Two lines in the data below mark the range: the one with "Identify the click" and the one with "Inicio (387, 47)". Return both, along with every line between them, exactly.

Given records START

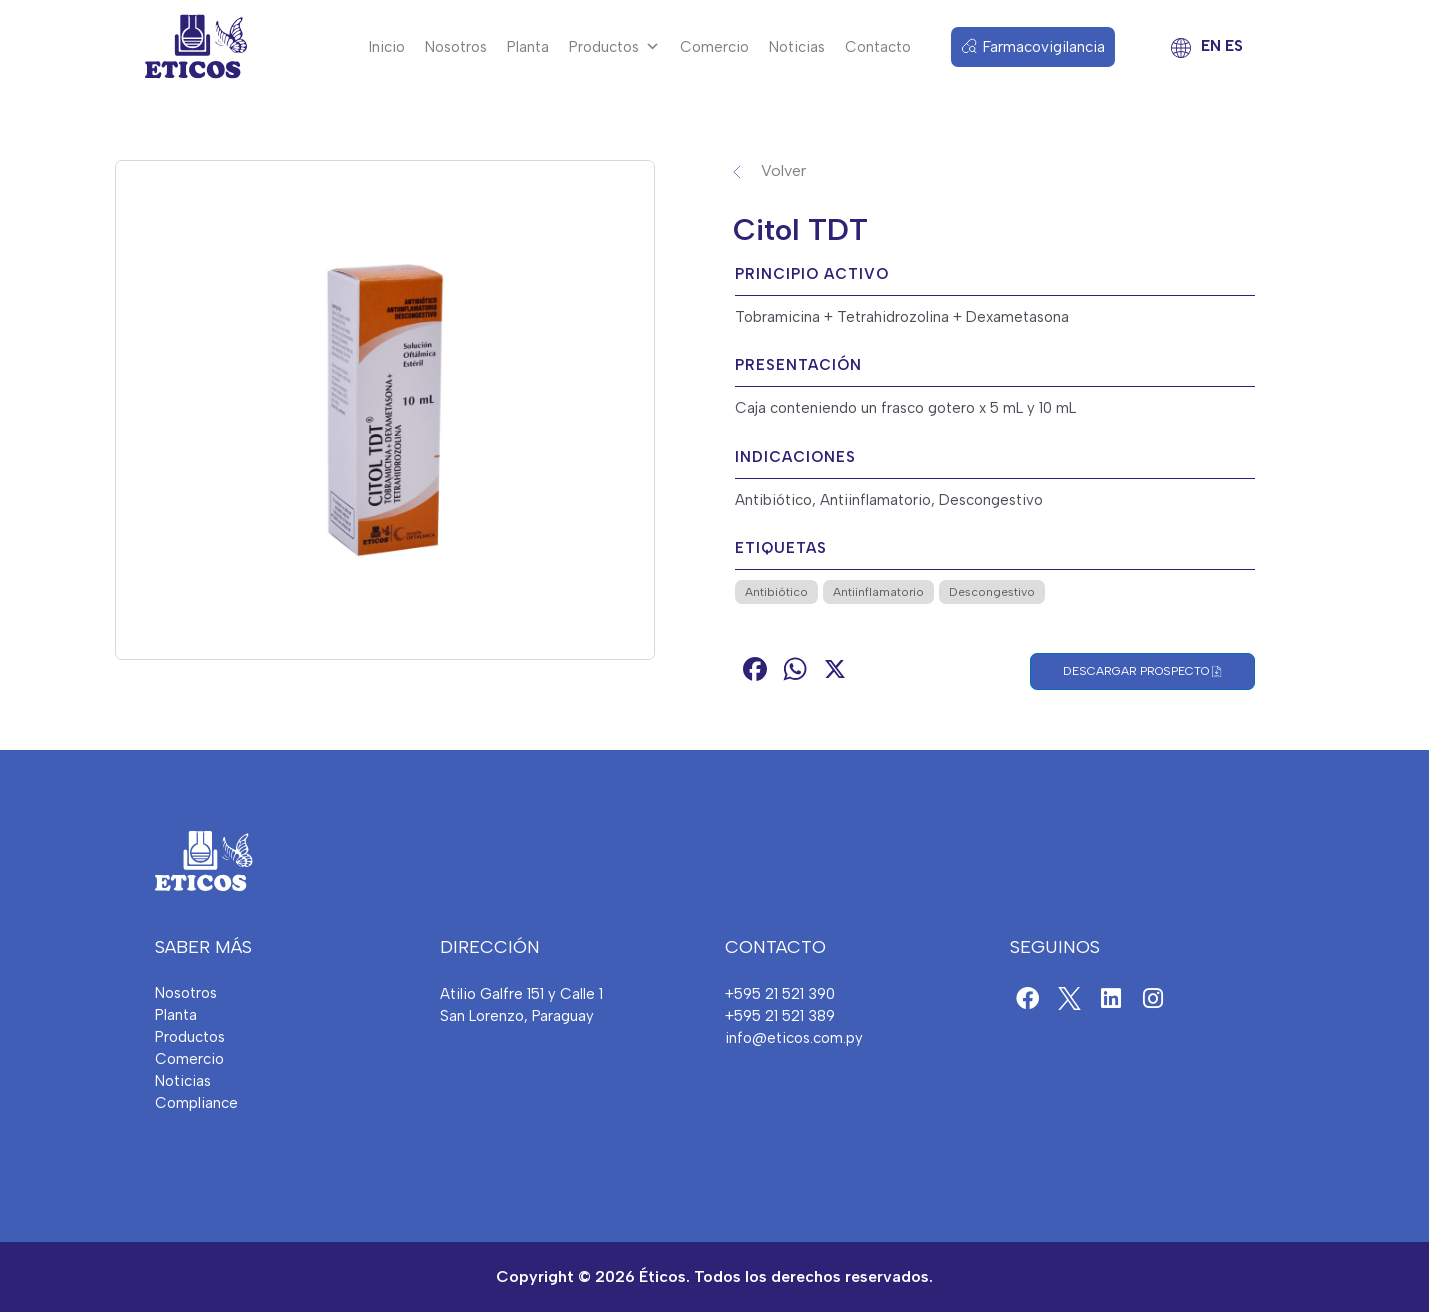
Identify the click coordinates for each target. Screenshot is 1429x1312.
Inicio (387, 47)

Given records END
Given records START

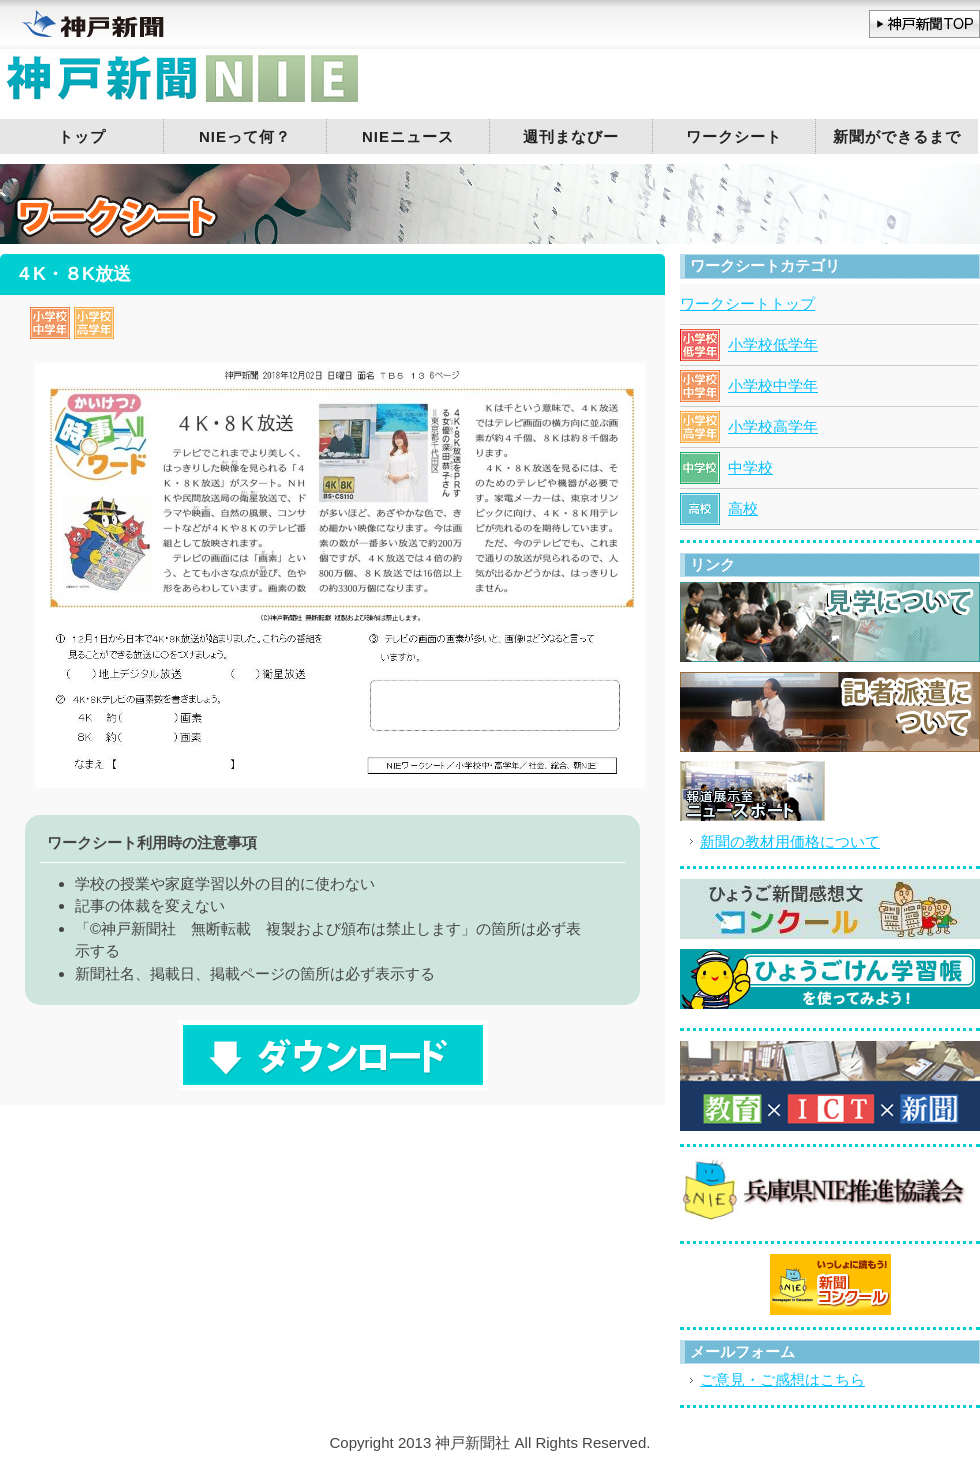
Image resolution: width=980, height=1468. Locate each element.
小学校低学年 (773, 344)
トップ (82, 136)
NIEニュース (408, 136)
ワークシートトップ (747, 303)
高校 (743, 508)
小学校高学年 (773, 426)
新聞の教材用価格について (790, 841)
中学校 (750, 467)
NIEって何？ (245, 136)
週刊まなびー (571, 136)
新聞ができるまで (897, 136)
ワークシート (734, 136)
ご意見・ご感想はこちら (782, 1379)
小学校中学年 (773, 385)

Given records END

Task solution:
Identify the click coordinates for each target. Screenshot is 1429x1312.
Inicio (387, 47)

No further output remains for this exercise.